RECORDS FOR PROCESSING
════

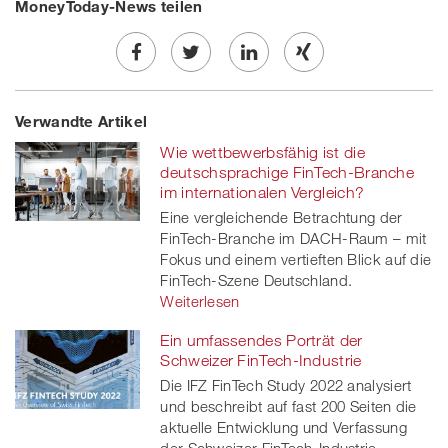
MoneyToday-News teilen
Share
Twe
Share
Share
Verwandte Artikel
on
et
on
on
Wie wettbewerbsfähig ist die
Facebook
on
linkedin
Xing
deutschsprachige FinTech-Branche
im internationalen Vergleich?
twitt
Eine vergleichende Betrachtung der
FinTech-Branche im DACH-Raum – mit
er
Fokus und einem vertieften Blick auf die
FinTech-Szene Deutschland.
Weiterlesen
Ein umfassendes Porträt der
Schweizer FinTech-Industrie
Die IFZ FinTech Study 2022 analysiert
und beschreibt auf fast 200 Seiten die
aktuelle Entwicklung und Verfassung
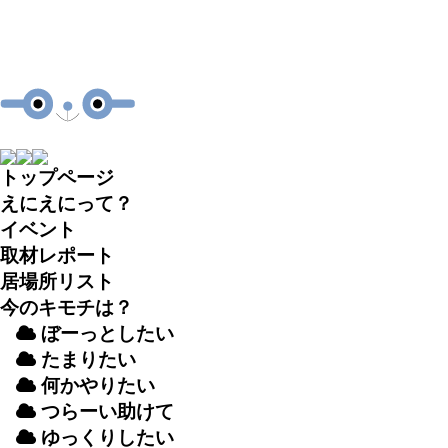
トップページ
えにえにって？
イベント
取材
レポート
居場所
リスト
今のキモチは？
ぼーっとしたい
たまりたい
何かやりたい
つらーい
助
けて
ゆっくりしたい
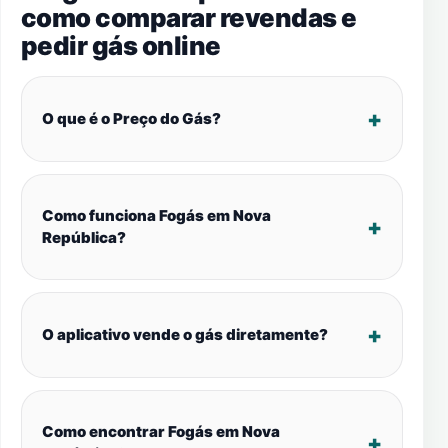
como comparar revendas e
pedir gás online
O que é o Preço do Gás?
Como funciona Fogás em Nova
República?
O aplicativo vende o gás diretamente?
Como encontrar Fogás em Nova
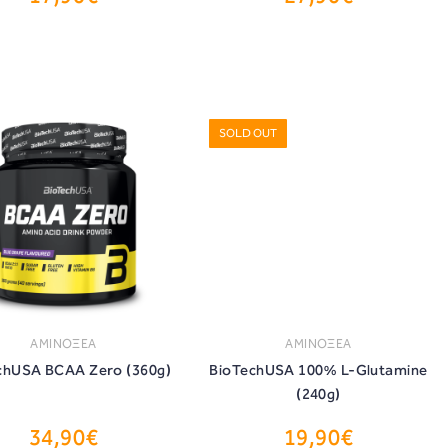
SOLD OUT
ΑΜΙΝΟΞΕΑ
ΑΜΙΝΟΞΕΑ
chUSA BCAA Zero (360g)
BioTechUSA 100% L-Glutamine
(240g)
34,90€
19,90€
ΑΓΟΡΑ
ΑΓΟΡΑ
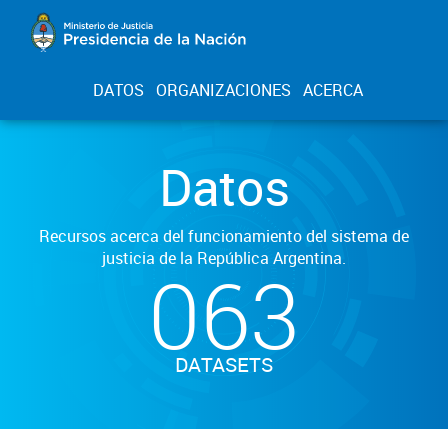
DATOS
ORGANIZACIONES
ACERCA
Datos
Recursos acerca del funcionamiento del sistema de
justicia de la República Argentina.
063
DATASETS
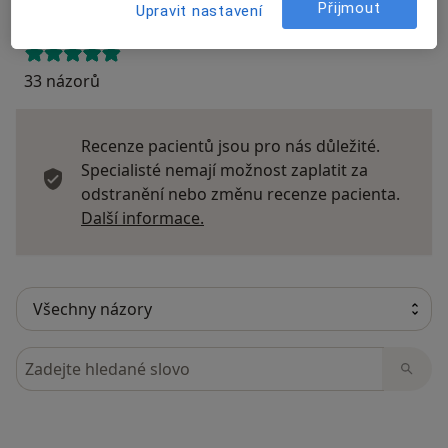
Přijmout
Upravit nastavení
33 názorů
Recenze pacientů jsou pro nás důležité.
Specialisté nemají možnost zaplatit za
odstranění nebo změnu recenze pacienta.
Další informace o názorech
Další informace.
Hledejte v názorech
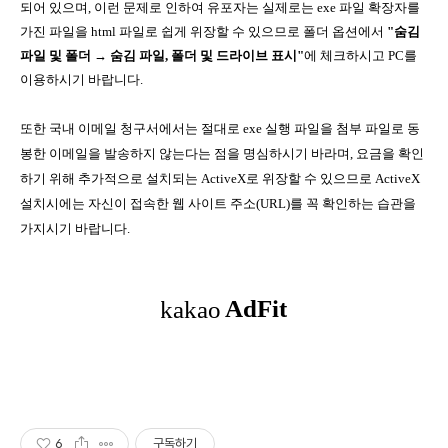
되어 있으며, 이런 문제로 인하여 유포자는 실제로는 exe 파일 확장자를
가진 파일을 html 파일로 쉽게 위장할 수 있으므로 폴더 옵션에서
"숨김
파일 및 폴더 → 숨김 파일, 폴더 및 드라이브 표시"
에 체크하시고 PC를
이용하시기 바랍니다.
또한 국내 이메일 청구서에서는 절대로 exe 실행 파일을 첨부 파일로 동
봉한 이메일을 발송하지 않는다는 점을 명심하시기 바라며, 요금을 확인
하기 위해 추가적으로 설치되는 ActiveX로 위장할 수 있으므로 ActiveX
설치시에는 자신이 접속한 웹 사이트 주소(URL)를 꼭 확인하는 습관을
가지시기 바랍니다.
6
구독하기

════

WORK TASK
Lines above with "Branche" in them are the ones to copy.

EXERCISE OUTPUT
deutschsprachige FinTech-Branche
FinTech-Branche im DACH-Raum – mit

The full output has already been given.